DATA EXCERPTS
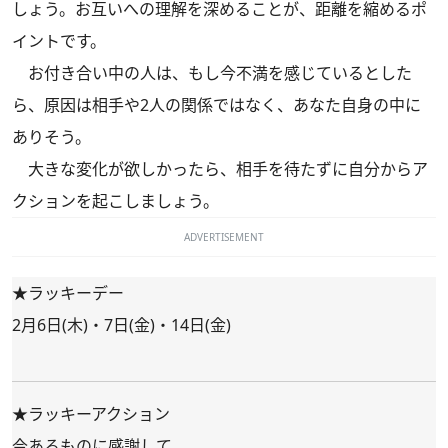
しょう。お互いへの理解を深めることが、距離を縮めるポ
イントです。
お付き合い中の人は、もし今不満を感じているとした
ら、原因は相手や2人の関係ではなく、あなた自身の中に
ありそう。
大きな変化が欲しかったら、相手を待たずに自分からア
クションを起こしましょう。
ADVERTISEMENT
★ラッキーデー
2月6日(木)・7日(金)・14日(金)
★ラッキーアクション
今あるものに感謝して。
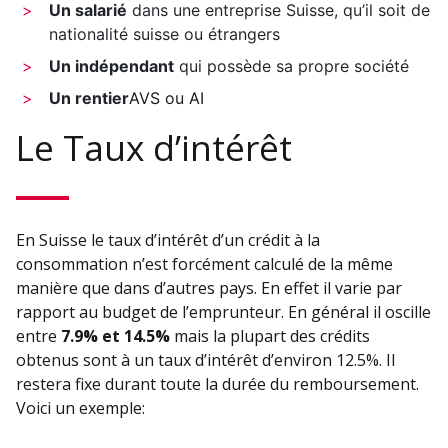
Un salarié
dans une entreprise Suisse, qu’il soit de
nationalité suisse ou étrangers
Un indépendant
qui possède sa propre société
Un rentier
AVS ou AI
Le Taux d’intérêt
En Suisse le taux d’intérêt d’un crédit à la
consommation n’est forcément calculé de la même
manière que dans d’autres pays. En effet il varie par
rapport au budget de l’emprunteur. En général il oscille
entre
7.9% et 14.5%
mais la plupart des crédits
obtenus sont à un taux d’intérêt d’environ 12.5%. Il
restera fixe durant toute la durée du remboursement.
Voici un exemple:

WHAT IS REQUIRED
Check each line of the data above for the word "intérêt" and say how many lines contain it, giving nothing besides the number.

OUTPUT OF THE EXERCISE
3